Given data Start Marker
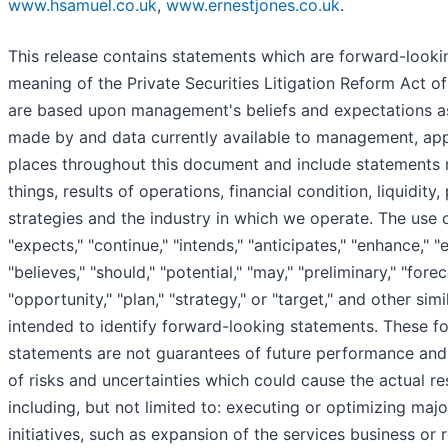
www.hsamuel.co.uk
,
www.ernestjones.co.uk
.
This release contains statements which are forward-looki
meaning of the Private Securities Litigation Reform Act o
are based upon management's beliefs and expectations a
made by and data currently available to management, app
places throughout this document and include statements 
things, results of operations, financial condition, liquidity
strategies and the industry in which we operate. The use 
"expects," "continue," "intends," "anticipates," "enhance," "e
"believes," "should," "potential," "may," "preliminary," "forec
"opportunity," "plan," "strategy," or "target," and other sim
intended to identify forward-looking statements. These f
statements are not guarantees of future performance and
of risks and uncertainties which could cause the actual res
including, but not limited to: executing or optimizing majo
initiatives, such as expansion of the services business or r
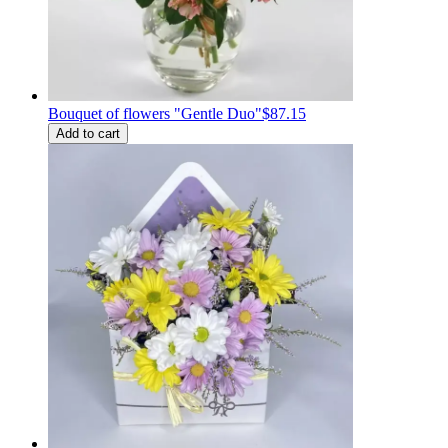
Bouquet of flowers "Gentle Duo"
$87.15
Add to cart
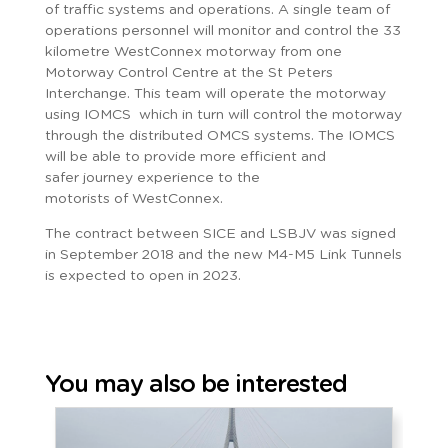
of traffic systems and operations. A single team of
operations personnel will monitor and control the 33
kilometre WestConnex motorway from one
Motorway Control Centre at the St Peters
Interchange. This team will operate the motorway
using IOMCS which in turn will control the motorway
through the distributed OMCS systems. The IOMCS
will be able to provide more efficient and
safer journey experience to the
motorists of WestConnex.
The contract between SICE and LSBJV was signed
in September 2018 and the new M4-M5 Link Tunnels
is expected to open in 2023.
You may also be interested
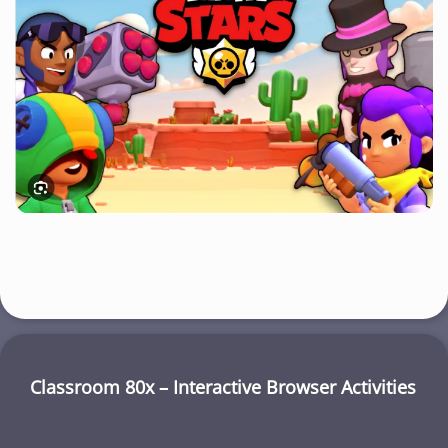
Classroom 80x – Interactive Browser Activities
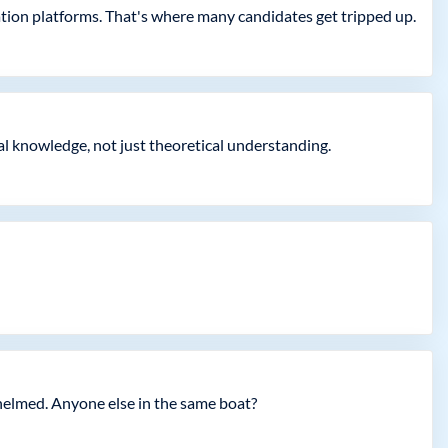
zation platforms. That's where many candidates get tripped up.
al knowledge, not just theoretical understanding.
whelmed. Anyone else in the same boat?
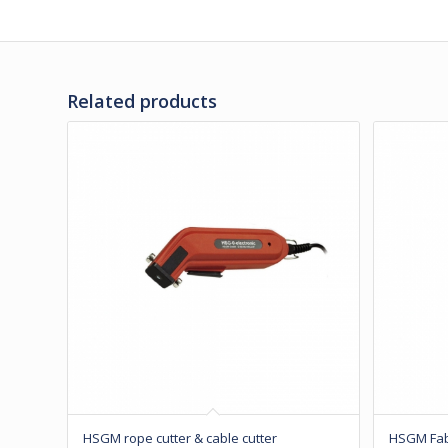
Related products
HSGM rope cutter & cable cutter
HSGM Fabr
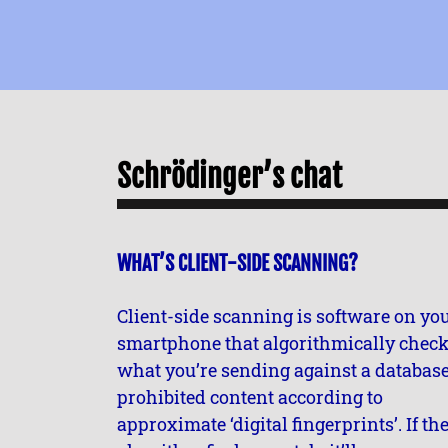
Schrödinger’s chat
WHAT’S CLIENT-SIDE SCANNING?
Client-side scanning is software on yo
smartphone that algorithmically chec
what you’re sending against a database
prohibited content according to
approximate ‘digital fingerprints’. If th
Given data End Marker
▶ [What is being asked] With the pictures omitted, restate word for word the lines above from the line that has "of risks and" up to and including the line that has "through the distributed", and no other lines.

▶ [Answer]
of risks and uncertainties which could cause the actual res
including, but not limited to: executing or optimizing majo
initiatives, such as expansion of the services business or r
Bouquet of flowers "Gentle Duo"
$87.15
Add to cart
of traffic systems and operations. A single team of
operations personnel will monitor and control the 33
kilometre WestConnex motorway from one
Motorway Control Centre at the St Peters
Interchange. This team will operate the motorway
using IOMCS which in turn will control the motorway
through the distributed OMCS systems. The IOMCS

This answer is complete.